Your output is the line containing "Contacter le service client" plus all lines after it to the end of the records, reproduced exactly, with nothing else.

*Provided data*
******************************
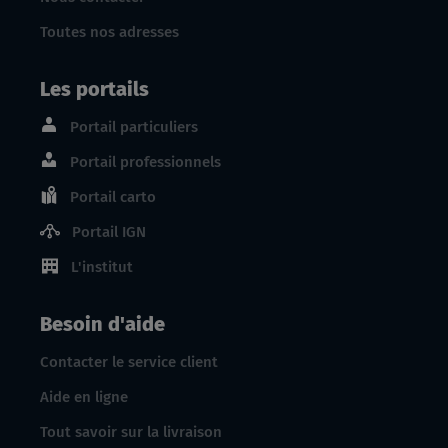
Toutes nos adresses
Les portails
Portail particuliers
Portail professionnels
Portail carto
Portail IGN
L'institut
Besoin d'aide
Contacter le service client
Aide en ligne
Tout savoir sur la livraison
******************************
*Result for this task*
Contacter le service client
Aide en ligne
Tout savoir sur la livraison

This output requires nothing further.